1. Create a Sleep Routine
Routine is usually considered to be the guardian of good sleep. So, establish a regular sleeping schedule and aim to hit the hay and wake up at the same time every day. You might be tempted to sleep in during the weekends, but this is something you want to avoid if you don't want to have a hard time waking up on Monday morning. Ensure that your bedroom is sleep friendly, read plenty of mattress reviews before investing in one that is perfect for you. Popular mattresses at Costco will provide you with the support you need for a great night’s sleep.
2. Eat Well and Workout
According to research, being active and exercising on a regular basis can help you sleep better by alleviating any anxiety and worries you might have. Work out on a regular basis but avoid doing it before going to sleep. That's because it will only make you feel energized, which makes it harder to fall asleep.
It's also advisable to maintain a healthy diet. Avoid taking heavy meals close to sleeping hours as it can lead to indigestion, further affecting the quality of your sleep. Drink adequate water during the day and stick to light meals in the evening.
3. Limit Your News Intake
Information and disappointing news like COVID-19 can be overwhelming and stressful, which leads to increased anxiety levels. Anxiety is a major cause of insomnia and sleep deprivation. So, to avoid having trouble sleeping, limit your news intake or using social media a few hours before going to bed. Instead, get updated on such news in the morning.
4. Go Outside
Exposing yourself to natural light and taking a walk plays a vital role in keeping your circadian rhythm in check. This is a system that keeps your biological clock in check, following a 24-hour cycle.
Being exposed to both light and darkness helps regulate the sleep hormone known as melatonin. This helps keep your sleeping cycle in check. Going outside during daylight is particularly important during this season when daylight hours are shorter.
5. Limit Your Caffeine and Alcohol Intake
You'll also want to avoid caffeinated drinks like energy drinks, tea, and coffee from the afternoon onwards. Caffeine keeps your mind stimulated, which is a good thing in the morning but can be detrimental in the evening.
Also, while it's tempting to drink more alcohol, especially in the evening, it can affect the quality of your sleep. Alcohol may help you sleep faster, but it only disrupts your sleep later in the night and affects your sleep cycle.
6. Be Careful with Naps
If you are feeling fatigued after a hard time sleeping at night, you might be tempted to take a nap during the day.

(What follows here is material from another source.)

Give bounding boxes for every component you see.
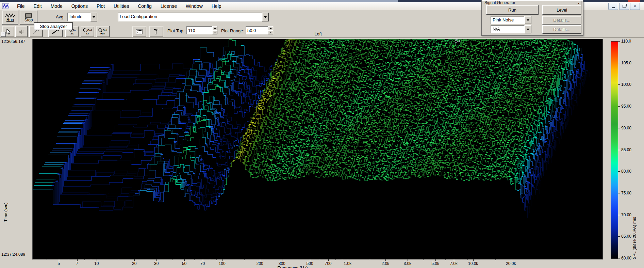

While a power nap can help revitalize your body in the afternoon, taking a long nap or multiple naps can have an impact on your sleep quality at night, leading to a perpetual cycle.
7. Steer Away from Recreational Drugs
You'll also want to avoid recreational drugs like ecstasy, amphetamines, cocaine, etc., as they are all stimulants, which will take a toll on your sleep quality. Also, they can lead to a wide array of health issues including anxiety and depression.